While the command-line options of
bzip2 are not exactly the same as those of
gzip, those that have been described in
this section are. For more information, see the
bzip2 manual page.
The bottom line is that you should use
gzip/gunzip or bzip2/bunzip2 for your
compression needs. If you encounter a file with the extension
.Z,
it was probably produced by compress, and
gunzip can
uncompress it for you.
Earlier versions of gzip used
.z (lowercase) instead of .gz as the compressed-filename
extension. Because of the potential confusion with .Z, this was
changed. At any rate, gunzip retains backwards-compatibility with
a number of filename extensions and file types.
7.1.2. Using tar
tar is a general-purpose archiving utility capable of packing many
files into a single archive file, retaining information, such as file permissions
and ownership. The name tar stands for tape archive, because
the tool was originally used to archive files as backups on tape. However,
use of tar is not at all restricted to making tape backups, as we'll see.
The format of the tar command is:
tar functionoptions files…
where
function is a single letter indicating the operation
to perform,
options is a list of (single-letter) options
to that function, and
files is the list of files to pack
or unpack in an archive. (Note that
function is not
separated from
options by any space.)
function can be one of:
- c
To create a new archive
- x
To extract files from an archive
- t
To list the contents of an archive
- r
To append files to the end of an archive
- u
To update files that are newer than those in the archive
- d
To compare files in the archive to those in the filesystem
You'll rarely use most of these functions; the more commonly used are
c, x, and t.
The most common options are:
- v
To print verbose information when packing or unpacking archives
- k
To keep any existing files when extracting--that
is, to not overwrite any existing files which are contained within the
tar file
- f filename
To specify that the tar file to
be read or written is filename
- z
To specify that the data to be written to the
tar file should be compressed or that the data in the tar file is
compressed with gzip
- v
To make tar show the files
it is archiving or restoring--it is good practice to use this so that
you can see what actually happens (unless, of course, you are writing
shell scripts)
There are others, which we will cover later in this section.

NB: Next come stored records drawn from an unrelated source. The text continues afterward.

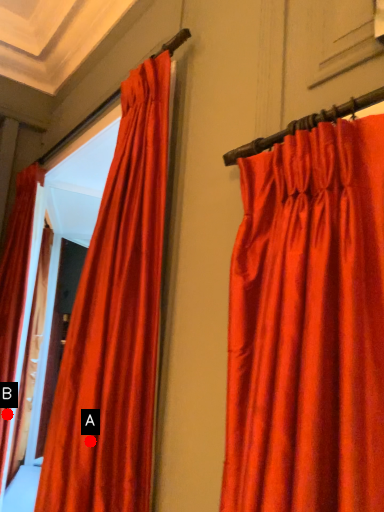 Question: Two points are circled on the image, labeled by A and B beside each circle. Which point appears closest to the camera in this image?

Choices:
 (A) A is closer
 (B) B is closer

Answer: (A) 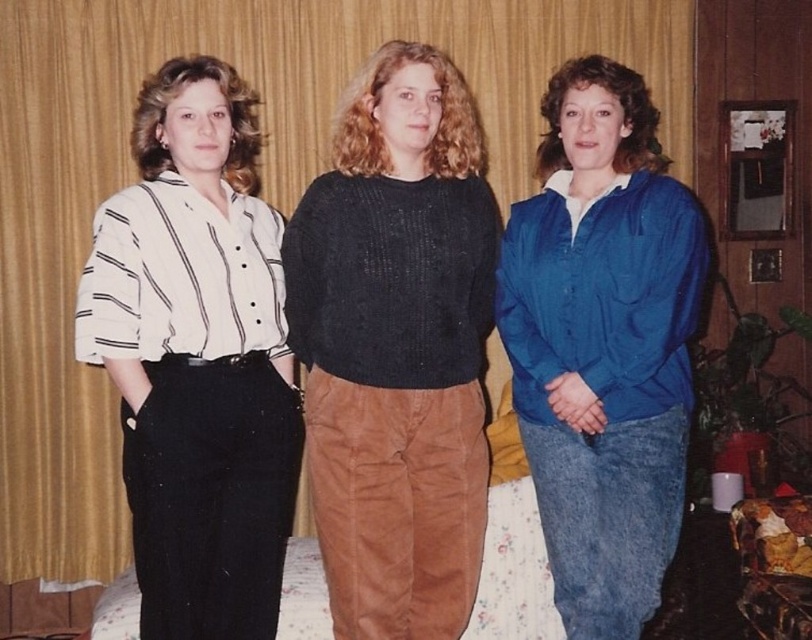 You are organizing a charity event and need to decide which item to donate first. The blue denim jacket at center and the floral fabric bed at center are both available. Based on their sizes, which one should you choose to donate first if you want to prioritize the larger item?

The blue denim jacket at center is bigger than the floral fabric bed at center, so you should donate the blue denim jacket at center first since it is the larger item.

You are trying to decide whether to place the black knitted sweater at center on the floral fabric bed at center. Based on their sizes, will the sweater fit entirely on the bed without hanging over the edges?

The black knitted sweater at center is wider than the floral fabric bed at center, so placing it entirely on the bed without any part hanging over the edges would not be possible.

You are organizing a clothing rack and need to place the white striped shirt at left and the blue denim jacket at center. Given their widths, which one should you place on the narrower hanger?

The white striped shirt at left has a lesser width compared to the blue denim jacket at center, so it should be placed on the narrower hanger. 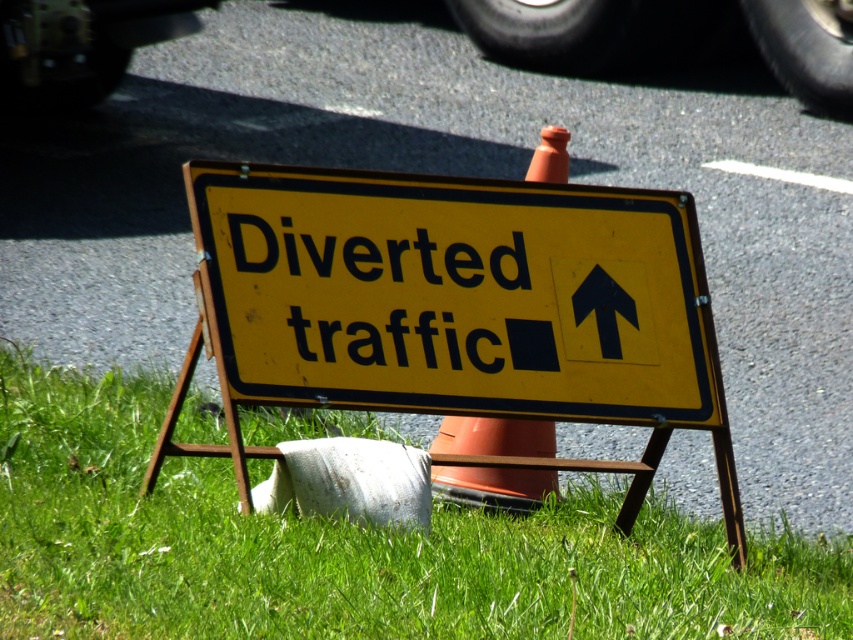 Is green grass at lower left above black rubber tire at upper center?

No, green grass at lower left is not above black rubber tire at upper center.

Between green grass at lower left and black rubber tire at upper center, which one has more height?

Standing taller between the two is green grass at lower left.

In order to click on green grass at lower left in this screenshot , I will do `click(349, 548)`.

The image size is (853, 640). Identify the location of green grass at lower left. (349, 548).

Does yellow matte sign at center appear on the left side of black rubber tire at upper center?

Correct, you'll find yellow matte sign at center to the left of black rubber tire at upper center.

Is yellow matte sign at center positioned at the back of black rubber tire at upper center?

No, yellow matte sign at center is in front of black rubber tire at upper center.

Between point (556, 364) and point (653, 51), which one is positioned in front?

Positioned in front is point (556, 364).

At what (x,y) coordinates should I click in order to perform the action: click on yellow matte sign at center. Please return your answer as a coordinate pair (x, y). The height and width of the screenshot is (640, 853). Looking at the image, I should click on (454, 308).

Who is higher up, black rubber tire at upper center or orange plastic traffic cone at center?

black rubber tire at upper center

Between black rubber tire at upper center and orange plastic traffic cone at center, which one is positioned lower?

orange plastic traffic cone at center

What are the coordinates of `black rubber tire at upper center` in the screenshot? It's located at (669, 36). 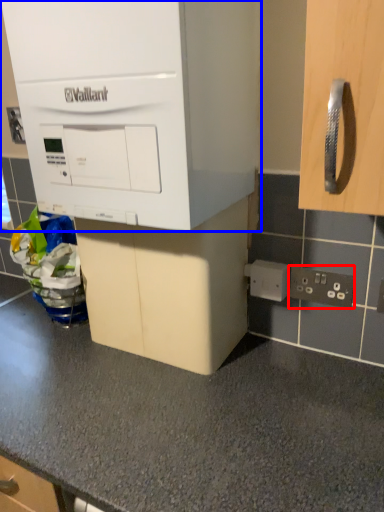 Question: Among these objects, which one is farthest to the camera, electric outlet (highlighted by a red box) or cabinetry (highlighted by a blue box)?

Choices:
 (A) electric outlet
 (B) cabinetry

Answer: (A) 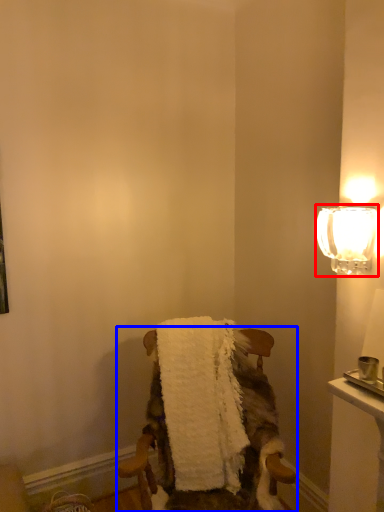 Question: Which object is further to the camera taking this photo, lamp (highlighted by a red box) or chair (highlighted by a blue box)?

Choices:
 (A) lamp
 (B) chair

Answer: (B) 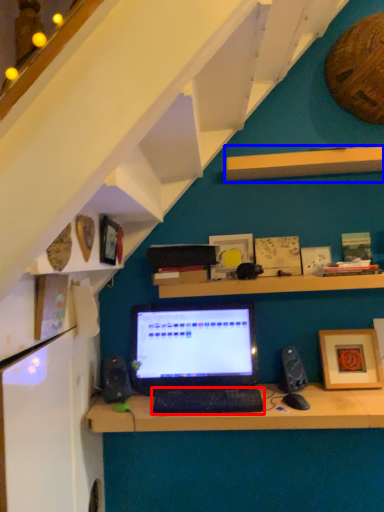 Question: Among these objects, which one is farthest to the camera, computer keyboard (highlighted by a red box) or shelf (highlighted by a blue box)?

Although the tar syntax might appear complex at first, in practice
it's quite simple. For example, say we have a directory named
mt, containing these files:
rutabaga% ls -l mt
total 37
-rw-r--r-- 1 root root 24 Sep 21 1993 Makefile
-rw-r--r-- 1 root root 847 Sep 21 1993 README
-rwxr-xr-x 1 root root 9220 Nov 16 19:03 mt
-rw-r--r-- 1 root root 2775 Aug 7 1993 mt.1
-rw-r--r-- 1 root root 6421 Aug 7 1993 mt.c
-rw-r--r-- 1 root root 3948 Nov 16 19:02 mt.o
-rw-r--r-- 1 root root 11204 Sep 5 1993 st_info.txt
We wish to pack the contents of this directory into a single
tar
archive. To do this, we use the command:
tar cf mt.tar mt
The first argument to
tar is the
function (here,
c,
for create) followed by any
options. Here, we use the one
option
f mt.tar, to specify that the resulting tar archive
be named
mt.tar. The last argument is the name of the
file or files to
archive; in this case, we give the name of a directory, so
tar packs all files in that directory into the archive.
Note that the first argument to tar must be a function letter
followed by a list of options. Because of this, there's no reason
to use a hyphen (-) to precede the options as many Unix commands
require. tar allows you to use a hyphen, as in:
tar -cf mt.tar mt
but it's really not necessary. In some versions of
tar, the
first letter must be the
function,
as in
c,
t, or
x. In other versions, the order of letters does not matter.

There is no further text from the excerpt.